Galcanezumab Reduces Attack Frequency in Patients With Cluster Headache
In a phase III study, galcanezumab significantly reduced weekly attack frequency among patients with episodic cluster headache.
Neurology Reviews. 2018 August;26(8):1, 35
SAN FRANCISCO—Among patients with episodic cluster headache, galcanezumab significantly reduced weekly attack frequency, according to the results of a phase III trial presented at the 60th Annual Scientific Meeting of the American Headache Society. Results of an eight-week, double-blind, placebo-controlled clinical trial showed that galcanezumab (300 mg SC) significantly reduced the weekly cluster headache attack frequency across weeks one to three, which was the study’s primary end point, and resulted in a significantly greater percentage of patients achieving a 50% or greater reduction in their weekly cluster headache attack frequency at week three.
James M. Martinez, MD, a medical fellow at Eli Lilly, Indianapolis, Indiana, and study collaborators sought to determine if galcanezumab (aka LY2951742), a humanized monoclonal antibody that selectively binds to calcitonin gene-related peptide (CGRP), is efficacious as a preventive treatment of episodic cluster headache.
A phase III study was designed to assess the efficacy and safety of galcanezumab in individuals with episodic cluster headache, as defined by ICHD-3 beta criteria. This study comprised a screening period; a prospective baseline period; an eight-week, double-blind, placebo-controlled treatment period; and a four-month posttreatment washout period.

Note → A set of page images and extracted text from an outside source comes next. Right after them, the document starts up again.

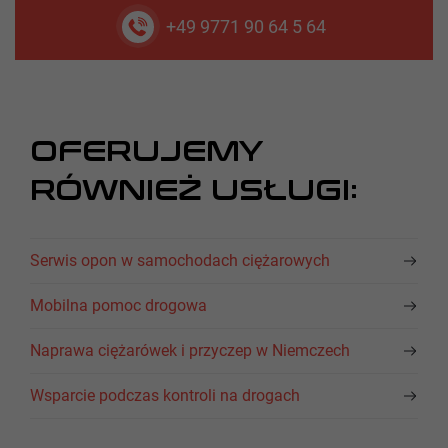
+49 9771 90 64 5 64
OFERUJEMY
RÓWNIEŻ USŁUGI:
Serwis opon w samochodach ciężarowych
Mobilna pomoc drogowa
Naprawa ciężarówek i przyczep w Niemczech
Wsparcie podczas kontroli na drogach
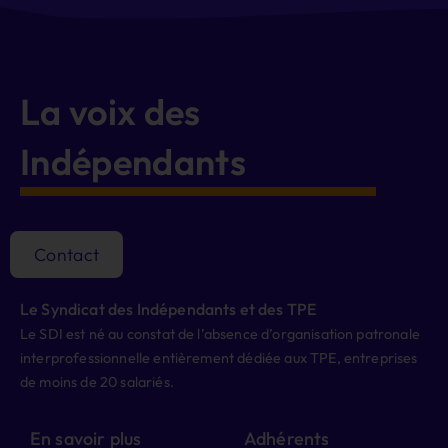
La voix des
Indépendants
Contact
Le Syndicat des Indépendants et des TPE
Le SDI est né au constat de l’absence d’organisation patronale
interprofessionnelle entièrement dédiée aux TPE, entreprises
de moins de 20 salariés.
En savoir plus
Adhérents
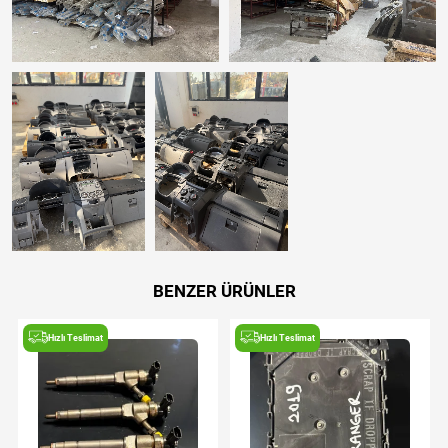
BENZER ÜRÜNLER
Hızlı Teslimat
Hızlı Teslimat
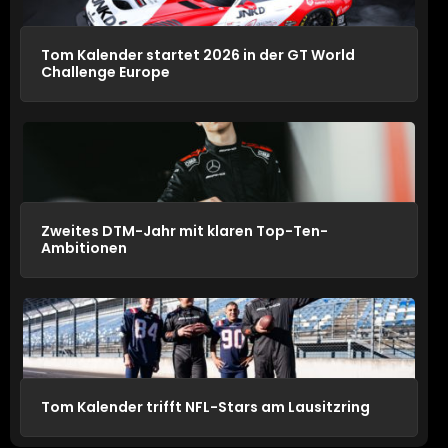
Tom Kalender startet 2026 in der GT World
Challenge Europe
Zweites DTM-Jahr mit klaren Top-Ten-
Ambitionen
Tom Kalender trifft NFL-Stars am Lausitzring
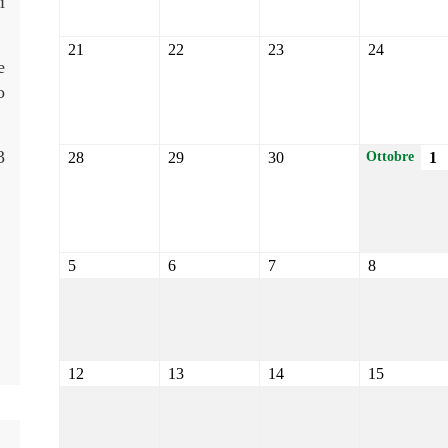
i
21
22
23
24
e
o
3
28
29
30
1
Ottobre
5
6
7
8
12
13
14
15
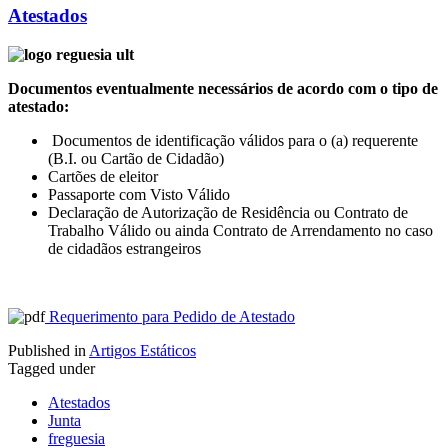
Atestados
Documentos eventualmente necessários de acordo com o tipo de
atestado:
Documentos de identificação válidos para o (a) requerente
(B.I. ou Cartão de Cidadão)
Cartões de eleitor
Passaporte com Visto Válido
Declaração de Autorização de Residência ou Contrato de
Trabalho Válido ou ainda Contrato de Arrendamento no caso
de cidadãos estrangeiros
Requerimento para Pedido de Atestado
Published in
Artigos Estáticos
Tagged under
Atestados
Junta
freguesia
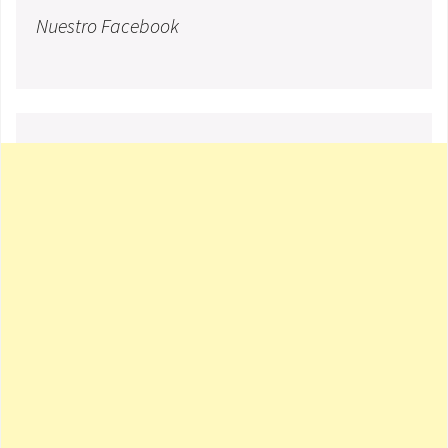
Nuestro Facebook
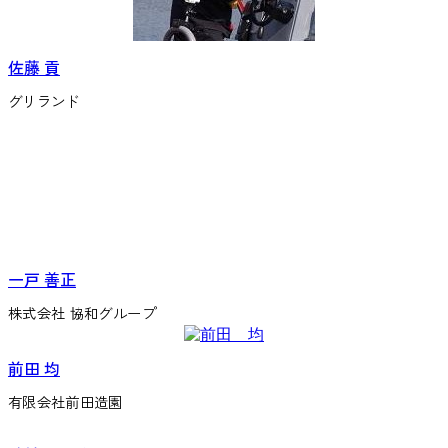
佐藤 貢
グリランド
一戸 善正
株式会社 協和グループ
前田 均
有限会社前田造園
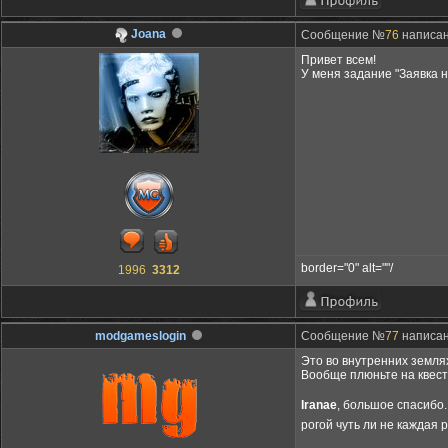
Joana
Сообщение №
76
написано
Привет всем!
У меня задание "Заявка н
border="0" alt=""/
1996
3312
modgameslogin
Сообщение №
77
написано
Это во внутренних земля
Вообще плюньте на квест
Iranae
, большое спасибо.
рогой чуть ли не каждая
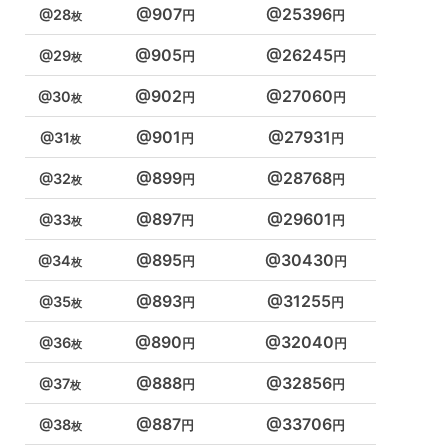
907
25396
28
905
26245
29
902
27060
30
901
27931
31
899
28768
32
897
29601
33
895
30430
34
893
31255
35
890
32040
36
888
32856
37
887
33706
38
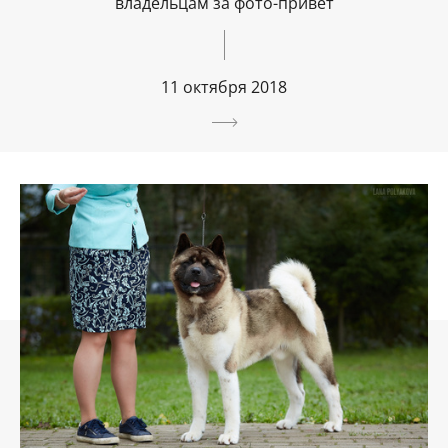
владельцам за фото-привет
11 октября 2018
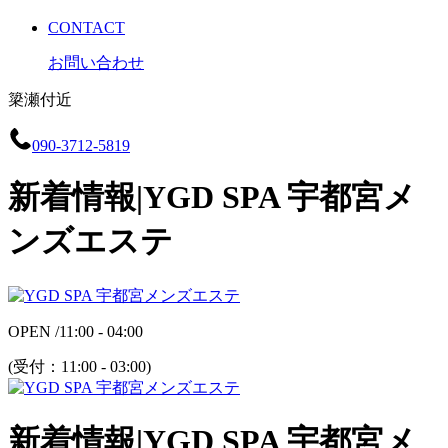
CONTACT
お問い合わせ
簗瀬付近
090-3712-5819
新着情報|YGD SPA 宇都宮メ
ンズエステ
OPEN /
11:00 - 04:00
(受付：
11:00 - 03:00
)
新着情報|YGD SPA 宇都宮メ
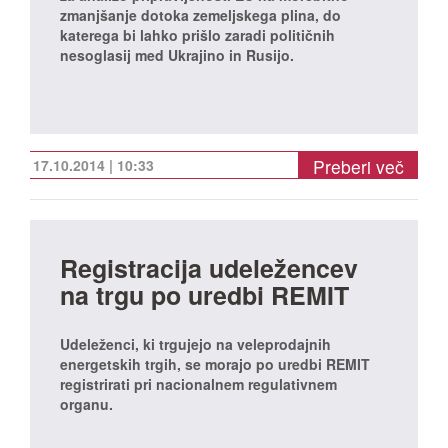
zmanjšanje dotoka zemeljskega plina, do
katerega bi lahko prišlo zaradi političnih
nesoglasij med Ukrajino in Rusijo.
Preberi več
17.10.2014 | 10:33
Registracija udeležencev
na trgu po uredbi REMIT
Udeleženci, ki trgujejo na veleprodajnih
energetskih trgih, se morajo po uredbi REMIT
registrirati pri nacionalnem regulativnem
organu.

In the double-blind treatment period, participants were randomized 1:1 to galcanezumab 300 mg SC (n = 49) or placebo (n = 57) once monthly for two months. The primary end point was the overall mean change from baseline in weekly cluster headache attack frequency across weeks one to three. The key secondary end point was the proportion of participants achieving a response, defined as a reduction from baseline of 50% or greater in the weekly cluster headache attack frequency at week three. Other secondary end points included proportion of participants very much or much better based on Patient Global Impression of Improvement (PGI-I) at weeks four and eight.
Baseline demographics of the galcanezumab and placebo groups were similar. Mean age was 47 and 45, respectively; 84% and 82%, respectively, were male. The mean number of weekly cluster headache attacks in the baseline period was 17.8 for the galcanezumab group and 17.3 for the placebo group. Overall, four participants (8%) in the galcanezumab treatment group discontinued therapy during the double-blind period versus 12 (21%) in the placebo group. In the placebo group, eight participants (14%) discontinued treatment due to lack of efficacy versus one (2%) in the galcanezumab group. The mean change in weekly cluster headache attack frequency across weeks one to three was –8.7 for galcanezumab versus –5.2 for placebo (difference between treatment groups in mean change, –3.5). The proportion of participants achieving a 50% or greater reduction in weekly cluster headache attack frequency was 76% for galcanezumab versus 57% for placebo. The proportion of participants very much or much better based on PGI-I was significantly greater with galcanezumab versus placebo at week four (73% vs 46%) but not at week eight (72% vs 66%). There were no clinically meaningful differences between treatment groups on tolerability or safety parameters except for a statistically significantly greater incidence of injection site pain with galcanezumab versus placebo (8.2% vs 0%), which was similar to the safety profile seen previously in patients with episodic and chronic migraine.